For the writing of his own texts, Balthasar drew on Adrienne’s visions, systematized them, and innervated them in his own theological thought. This thought has the kenosis as its fulcrum, which is understood as the very definition of God in the Trinitarian relationship. This is the place of the mutual stripping away of the divine persons, the dynamic relationship of love understood as the gift of self.

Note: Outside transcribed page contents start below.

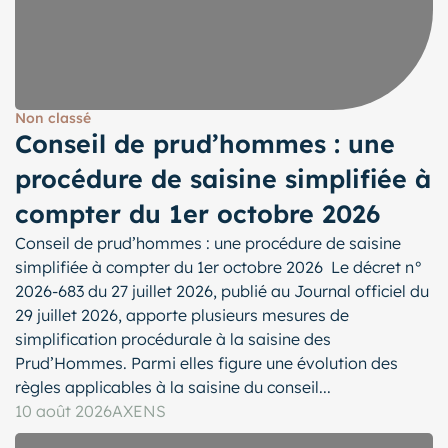
Non classé
Conseil de prud’hommes : une
procédure de saisine simplifiée à
compter du 1er octobre 2026
Conseil de prud’hommes : une procédure de saisine
simplifiée à compter du 1er octobre 2026 Le décret n°
2026-683 du 27 juillet 2026, publié au Journal officiel du
29 juillet 2026, apporte plusieurs mesures de
simplification procédurale à la saisine des
Prud’Hommes. Parmi elles figure une évolution des
règles applicables à la saisine du conseil...
10 août 2026
AXENS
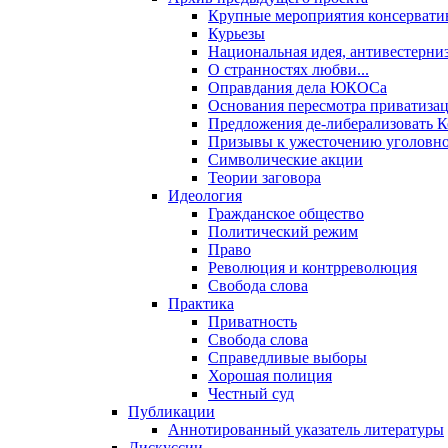
Крупные мероприятия консервати
Курьезы
Национальная идея, антивестерни
О странностях любви...
Оправдания дела ЮКОСа
Основания пересмотра приватиза
Предложения де-либерализовать 
Призывы к ужесточению уголовног
Символические акции
Теории заговора
Идеология
Гражданское общество
Политический режим
Право
Революция и контрреволюция
Свобода слова
Практика
Приватность
Свобода слова
Справедливые выборы
Хорошая полиция
Честный суд
Публикации
Аннотированный указатель литературы
Дискуссии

Yet, in the narrow environment of Swiss Catholicism, this spiritual association was looked upon with suspicion, despite the fact that Adrienne’s charism had always been accepted with respect to orthodoxy. In 1950, Balthasar was forced to leave the order, from the Society of Jesus, which he defined as his “homeland”, due to the incomprehension of his superiors, who were concerned above all about the gossip circulating in the city. Adrienne was shocked by this decision, and felt personally responsible for it. In her Diary she notes that she heard a voice tell her, “Your destiny is really too heavy, because it includes the destiny of Hans Urs”. Four years later, when she was seriously ill, she abandoned her medical practice. In fact, she was so ill that the doctors were once again amazed at her survival. However, Hans Urs was always close to her, and still ready to transcribe her visions and decipher the figures of the saints with whom she entertained herself. Adrienne died at the age of 65, on September 17, 1967, coinciding with the feast of St. Hildegard, a mystic and doctor whom she venerated.

In the meantime Balthasar, who in order to survive held conferences around Europe, was rehabilitated by the Church, but was not invited to the Vatican Council II, which constituted one of the “great absentees”. He died on June 26, 1988, two days before the consistory for his appointment as a cardinal, which had been so desired by John Paul II.